The Ethereum Foundation, the group responsible for Ethereum’s development, fell victim to a “sandwich attack,” transferring 1,700 Ethereum, worth $2.76 million, to a decentralized exchange for sale. While the amount is magnitudes smaller than previous transfers, historically, such Ethereum Foundation moves have typically been bearish.

The transaction of the Ethereum Foundation was intercepted by a Maximal Extractable Value (MEV) bot designed to maximize profits from transaction fees. In what’s known as a sandwich attack, these bots front-run other network users by placing two transactions — one right before and one right after — the target transaction, which gets sandwiched between them. In that way, the bot inflated the cost that the Ethereum Foundation had to pay for its transaction.
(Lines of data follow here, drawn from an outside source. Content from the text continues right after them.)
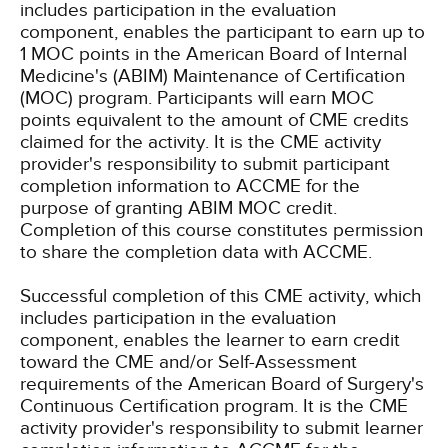
includes participation in the evaluation
component, enables the participant to earn up to
1 MOC points in the American Board of Internal
Medicine's (ABIM) Maintenance of Certification
(MOC) program. Participants will earn MOC
points equivalent to the amount of CME credits
claimed for the activity. It is the CME activity
provider's responsibility to submit participant
completion information to ACCME for the
purpose of granting ABIM MOC credit.
Completion of this course constitutes permission
to share the completion data with ACCME.
Successful completion of this CME activity, which
includes participation in the evaluation
component, enables the learner to earn credit
toward the CME and/or Self-Assessment
requirements of the American Board of Surgery's
Continuous Certification program. It is the CME
activity provider's responsibility to submit learner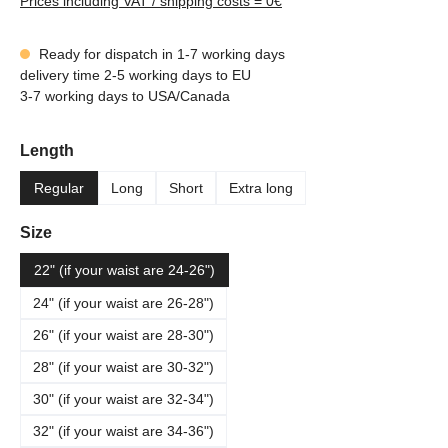
Prices including VAT / shipping costs = 0€
Ready for dispatch in 1-7 working days
delivery time 2-5 working days to EU
3-7 working days to USA/Canada
Select
Length
Regular
Long
Short
Extra long
Select
Size
22" (if your waist are 24-26")
24" (if your waist are 26-28")
26" (if your waist are 28-30")
28" (if your waist are 30-32")
30" (if your waist are 32-34")
32" (if your waist are 34-36")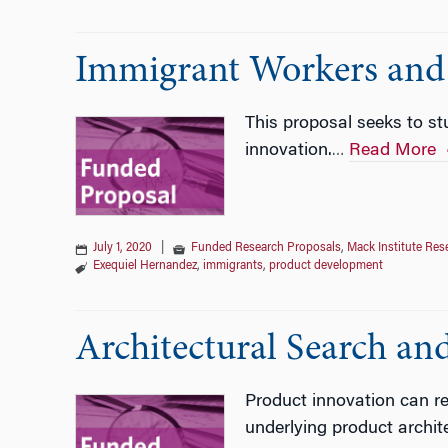
Immigrant Workers and 
This proposal seeks to st
innovation.
Read More
…
July 1, 2020
|
Funded Research Proposals
,
Mack Institute Res
Exequiel Hernandez
,
immigrants
,
product development
Architectural Search an
Product innovation can r
underlying product archit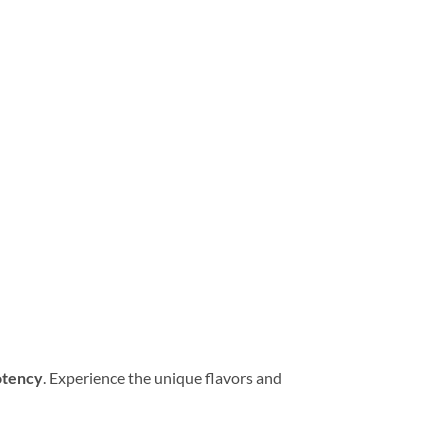
potency
. Experience the unique flavors and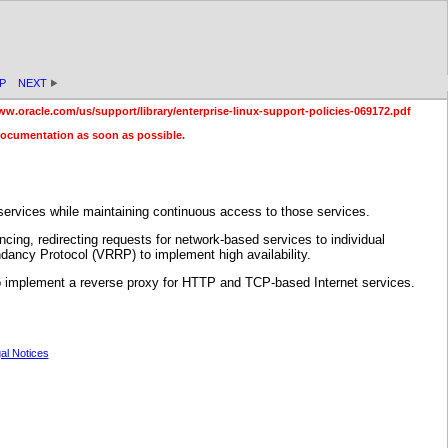
P
NEXT
ww.oracle.com/us/support/library/enterprise-linux-support-policies-069172.pdf
documentation as soon as possible.
ervices while maintaining continuous access to those services.
ncing, redirecting requests for network-based services to individual
dancy Protocol (VRRP) to implement high availability.
e to implement a reverse proxy for HTTP and TCP-based Internet services.
al Notices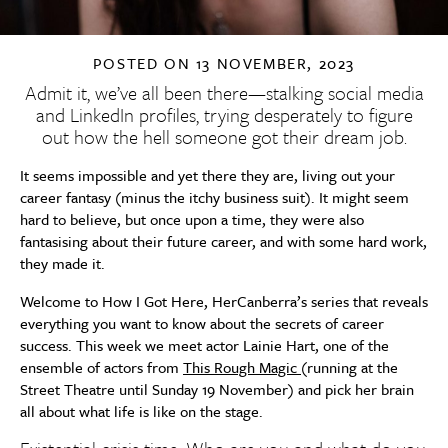
POSTED ON
13 NOVEMBER, 2023
Admit it, we’ve all been there—stalking social media
and LinkedIn profiles, trying desperately to figure
out how the hell someone got their dream job.
It seems impossible and yet there they are, living out your
career fantasy (minus the itchy business suit). It might seem
hard to believe, but once upon a time, they were also
fantasising about their future career, and with some hard work,
they made it.
Welcome to How I Got Here, HerCanberra’s series that reveals
everything you want to know about the secrets of career
success.
This
week we meet actor Lainie Hart, one of the
ensemble of actors from
This
Rough
Magic
(running at the
Street Theatre until Sunday 19 November) and pick her brain
all about what life is like on the stage.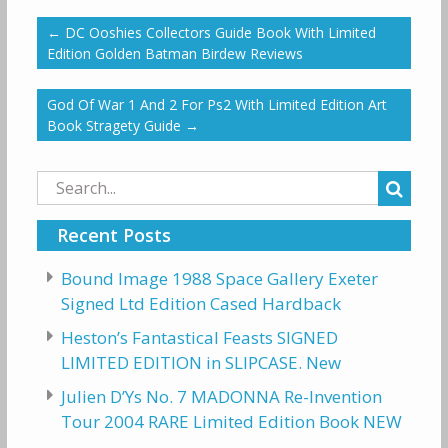
←
DC Ooshies Collectors Guide Book With Limited
Edition Golden Batman Birdew Reviews
God Of War 1 And 2 For Ps2 With Limited Edition Art
Book Stragety Guide
→
Search
for:
Recent Posts
Bound Image 1988 Space Gallery Exeter
Signed Ltd Edition Cased Hardback
Heston’s Fantastical Feasts SIGNED
LIMITED EDITION in SLIPCASE. New
Julien D’Ys No. 7 MADONNA Re-Invention
Tour 2004 RARE Limited Edition Book NEW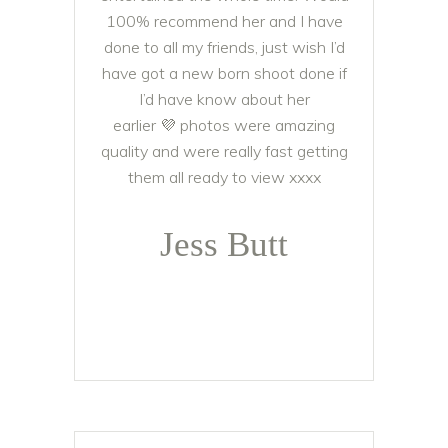
100% recommend her and I have
done to all my friends, just wish I’d
have got a new born shoot done if
I’d have know about her
earlier
💜
photos were amazing
quality and were really fast getting
them all ready to view xxxx
Jess Butt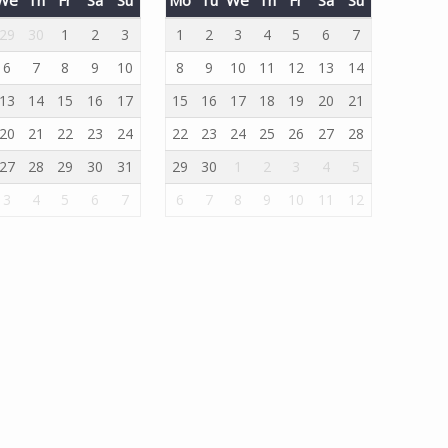
29
30
1
2
3
1
2
3
4
5
6
7
6
7
8
9
10
8
9
10
11
12
13
14
13
14
15
16
17
15
16
17
18
19
20
21
20
21
22
23
24
22
23
24
25
26
27
28
27
28
29
30
31
29
30
1
2
3
4
5
3
4
5
6
7
6
7
8
9
10
11
12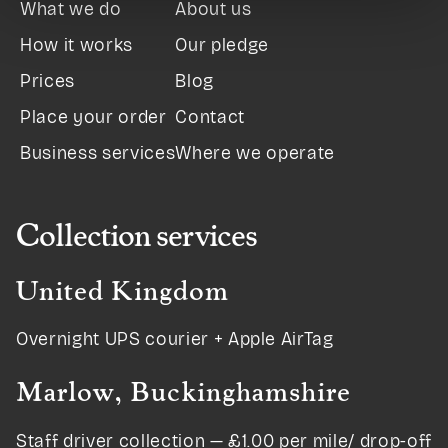
What we do
About us
How it works
Our pledge
Prices
Blog
Place your order
Contact
Business services
Where we operate
Collection services
United Kingdom
Overnight UPS courier + Apple AirTag
Marlow, Buckinghamshire
Staff driver collection — £1.00 per mile/ drop-off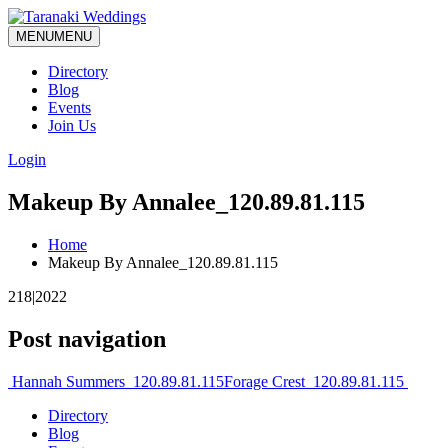
MENU
MENU
Directory
Blog
Events
Join Us
Login
Makeup By Annalee_120.89.81.115
Home
Makeup By Annalee_120.89.81.115
218|2022
Post navigation
Hannah Summers_120.89.81.115
Forage Crest_120.89.81.115
Directory
Blog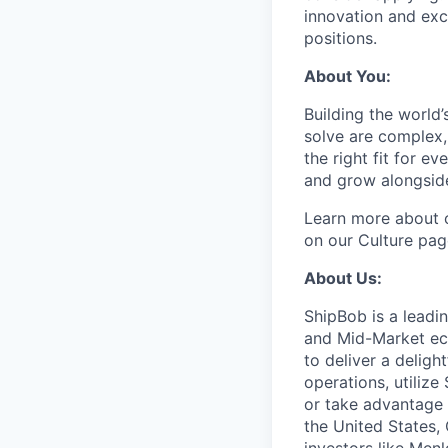
innovation and exc
positions.
About You:
Building the world’
solve are complex, 
the right fit for e
and grow alongside
Learn more about o
on our Culture pag
About Us:
ShipBob is a leadi
and Mid-Market ec
to deliver a deligh
operations, utilize
or take advantage 
the United States,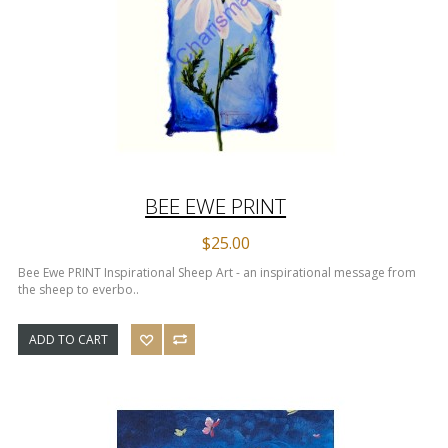
BEE EWE PRINT
$25.00
Bee Ewe PRINT Inspirational Sheep Art - an inspirational message from
the sheep to everbo..
ADD TO CART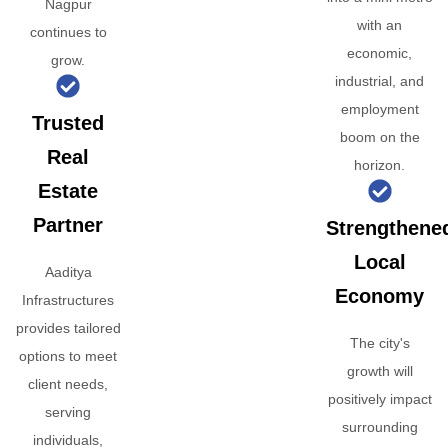
Nagpur
with an
continues to
economic,
grow.
industrial, and
employment
Trusted
boom on the
Real
horizon.
Estate
Partner
Strengthene
Local
Aaditya
Economy
Infrastructures
provides tailored
The city's
options to meet
growth will
client needs,
positively impact
serving
surrounding
individuals,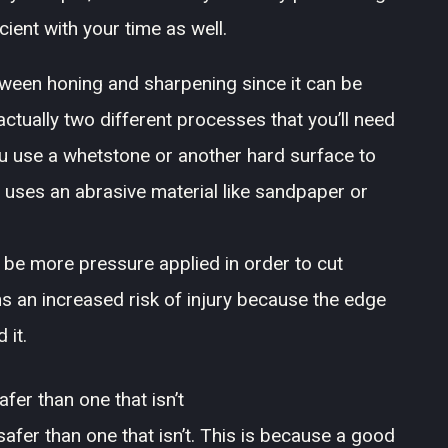
cient with your time as well.
tween honing and sharpening since it can be
ctually two different processes that you’ll need
ou use a whetstone or another hard surface to
 uses an abrasive material like sandpaper or
n be more pressure applied in order to cut
 an increased risk of injury because the edge
 it.
afer than one that isn’t
 safer than one that isn’t. This is because a good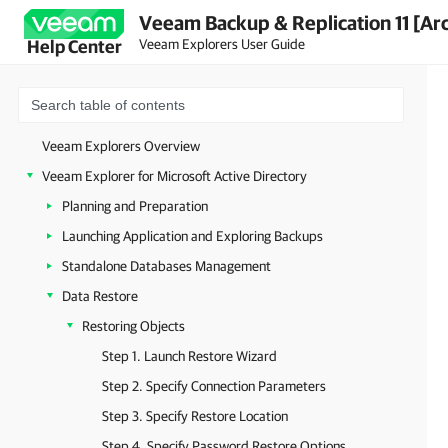
Veeam Backup & Replication 11 [Ar
Veeam Explorers User Guide
Help Center
Veeam Explorers Overview
Veeam Explorer for Microsoft Active Directory
Planning and Preparation
Launching Application and Exploring Backups
Standalone Databases Management
Data Restore
Restoring Objects
Step 1. Launch Restore Wizard
Step 2. Specify Connection Parameters
Step 3. Specify Restore Location
Step 4. Specify Password Restore Options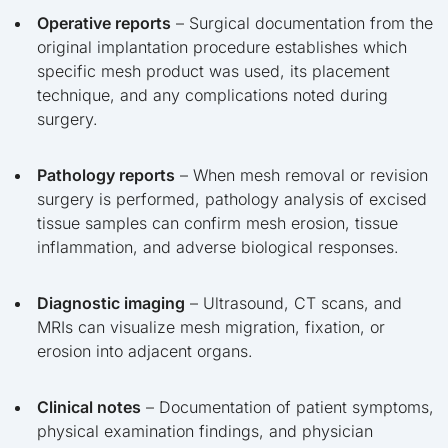
Operative reports
– Surgical documentation from the
original implantation procedure establishes which
specific mesh product was used, its placement
technique, and any complications noted during
surgery.
Pathology reports
– When mesh removal or revision
surgery is performed, pathology analysis of excised
tissue samples can confirm mesh erosion, tissue
inflammation, and adverse biological responses.
Diagnostic imaging
– Ultrasound, CT scans, and
MRIs can visualize mesh migration, fixation, or
erosion into adjacent organs.
Clinical notes
– Documentation of patient symptoms,
physical examination findings, and physician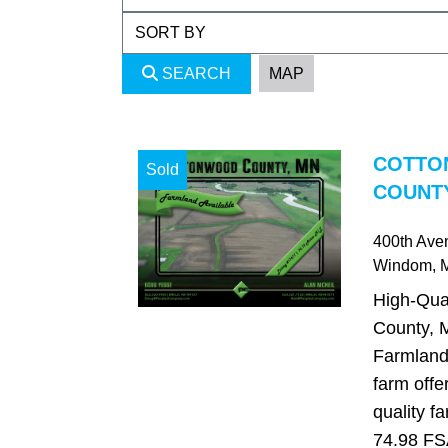
SEARCH
MAP
COTTO
Sold
COUNTY
400th Ave
Windom
,
High-Qua
County, 
Farmland 
farm offe
quality f
74.98 FSA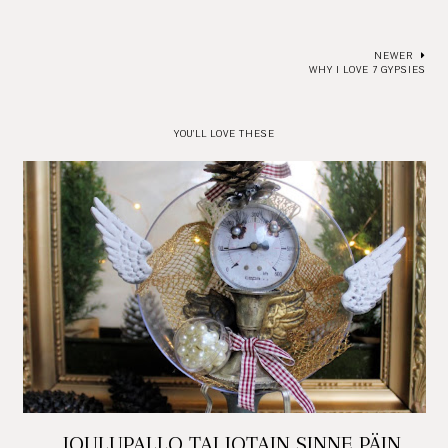
NEWER
WHY I LOVE 7 GYPSIES
YOU'LL LOVE THESE
JOULUPALLO TAI JOTAIN SINNE PÄIN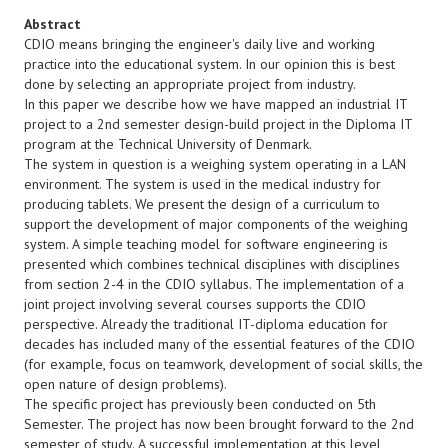
Abstract
CDIO means bringing the engineer's daily live and working
practice into the educational system. In our opinion this is best
done by selecting an appropriate project from industry.
In this paper we describe how we have mapped an industrial IT
project to a 2nd semester design-build project in the Diploma IT
program at the Technical University of Denmark.
The system in question is a weighing system operating in a LAN
environment. The system is used in the medical industry for
producing tablets. We present the design of a curriculum to
support the development of major components of the weighing
system. A simple teaching model for software engineering is
presented which combines technical disciplines with disciplines
from section 2-4 in the CDIO syllabus. The implementation of a
joint project involving several courses supports the CDIO
perspective. Already the traditional IT-diploma education for
decades has included many of the essential features of the CDIO
(for example, focus on teamwork, development of social skills, the
open nature of design problems).
The specific project has previously been conducted on 5th
Semester. The project has now been brought forward to the 2nd
semester of study. A successful implementation at this level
The fact of a sandwich attack on the Ethereum Foundation has elicited mixed reactions within the crypto community, with some viewing it as a form of payback for the heavy downward pressure the Foundation has previously exerted on Ethereum’s market value. Although the scale of this ‘payback’ doesn’t compare in any way to the magnitude of that supposed downward pressure:

Nonetheless, whenever the Ethereum Foundation has offloaded large amounts of ETH, it has typically been followed by a significant market downturn — partly due to the increased selling pressure on ETH price, which often led to local tops and a persistent downtrend.